I am doing image classification with a CNN and I am having trouble building a network that does not do overfitting. I have in my training set 2000 images of 4 classes, while in my test set I have 3038 of the same 4 classes. My CNN is the following:
def Network(input_shape, num_classes, regl2 = 0.0001, lr=0.0001):
model = Sequential()
# C1 Convolutional Layer
model.add(Conv2D(filters=32, input_shape=input_shape, kernel_size=(3,3),\
strides=(1,1), padding='valid'))
model.add(Activation('relu'))
# Pooling
model.add(MaxPooling2D(pool_size=(2,2), strides=(2,2), padding='valid'))

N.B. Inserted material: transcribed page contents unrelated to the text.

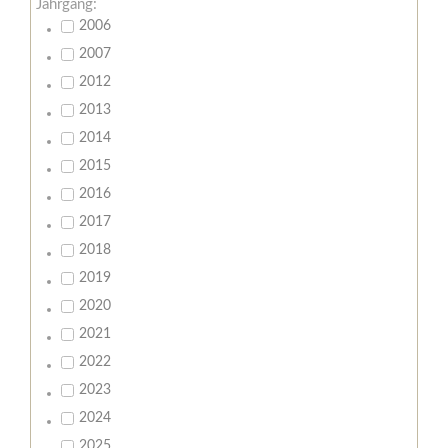
Jahrgang:
2006
2007
2012
2013
2014
2015
2016
2017
2018
2019
2020
2021
2022
2023
2024
2025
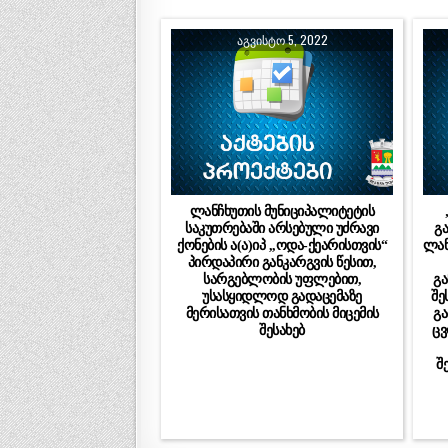
ᲐᲒᲕᲘᲡᲢᲝ 5, 2022
ლანჩხუთის მუნიციპალიტეტის
საკუთრებაში არსებული უძრავი
გ
ქონების ა(ა)იპ ,,ოდა-ქეარისთვის“
ლან
პირდაპირი განკარგვის წესით,
სარგებლობის უფლებით,
გ
უსასყიდლოდ გადაცემაზე
შე
მერისათვის თანხმობის მიცემის
გ
შესახებ
ცვ
შ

# Batch Normalisation before passing it to the next layer
model.add(BatchNormalization())
# C2 Convolutional Layer
model.add(Conv2D(filters=64, kernel_size=(3,3), strides=(1,1), padding='valid'))
model.add(Activation('relu'))
# Batch Normalisation
model.add(BatchNormalization())
# C3 Convolutional Layer
model.add(Conv2D(filters=128, kernel_size=(3,3), strides=(1,1), padding='valid'))

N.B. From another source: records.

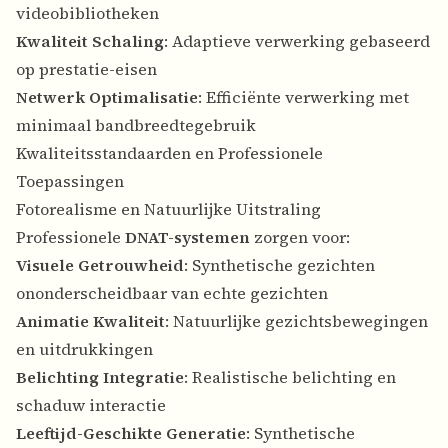
videobibliotheken
Kwaliteit Schaling
: Adaptieve verwerking gebaseerd
op prestatie-eisen
Netwerk Optimalisatie
: Efficiënte verwerking met
minimaal bandbreedtegebruik
Kwaliteitsstandaarden en Professionele
Toepassingen
Fotorealisme en Natuurlijke Uitstraling
Professionele
DNAT-systemen
zorgen voor:
Visuele Getrouwheid
: Synthetische gezichten
ononderscheidbaar van echte gezichten
Animatie Kwaliteit
: Natuurlijke gezichtsbewegingen
en uitdrukkingen
Belichting Integratie
: Realistische belichting en
schaduw interactie
Leeftijd-Geschikte Generatie
: Synthetische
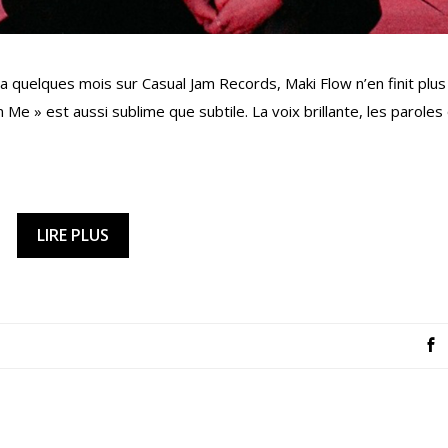
y a quelques mois sur Casual Jam Records, Maki Flow n’en finit plus
 » est aussi sublime que subtile. La voix brillante, les paroles 
LIRE PLUS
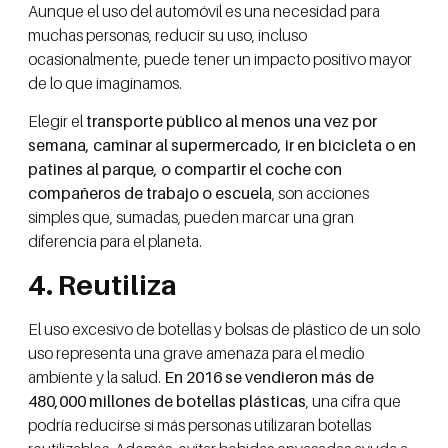
Aunque el uso del automóvil es una necesidad para
muchas personas, reducir su uso, incluso
ocasionalmente, puede tener un impacto positivo mayor
de lo que imaginamos.
Elegir el
transporte público al menos una vez por
semana, caminar al supermercado, ir en bicicleta o en
patines al parque, o compartir el coche con
compañeros de trabajo o escuela
, son acciones
simples que, sumadas, pueden marcar una gran
diferencia para el planeta.
4. Reutiliza
El uso excesivo de botellas y bolsas de plástico de un solo
uso representa una grave amenaza para el medio
ambiente y la salud.
En 2016 se vendieron más de
480,000 millones de botellas plásticas
, una cifra que
podría reducirse si más personas utilizaran botellas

model.add(Activation('relu'))
# Batch Normalisation
model.add(BatchNormalization())
# C4 Convolutional Layer
model.add(Conv2D(filters=256, kernel_size=(3,3), strides=(1,1), padding='valid'))
model.add(Activation('relu'))
#Pooling
model.add(MaxPooling2D(pool_size=(2,2), strides=(2,2), padding='valid'))
# Batch Normalisation
model.add(BatchNormalization())
# C5 Convolutional Layer
model.add(Conv2D(filters=256, kernel_size=(3,3), strides=(1,1), padding='valid'))
model.add(Conv2D(filters=256, kernel_size=(3,3), strides=(1,1), padding='valid'))
model.add(Activation('relu'))
# Pooling
model.add(MaxPooling2D(pool_size=(2,2), strides=(2,2), padding='valid'))
# Batch Normalisation
model.add(BatchNormalization())
# C6 Convolutional Layer
model.add(Conv2D(filters=512, kernel_size=(3,3), strides=(1,1), padding='valid'))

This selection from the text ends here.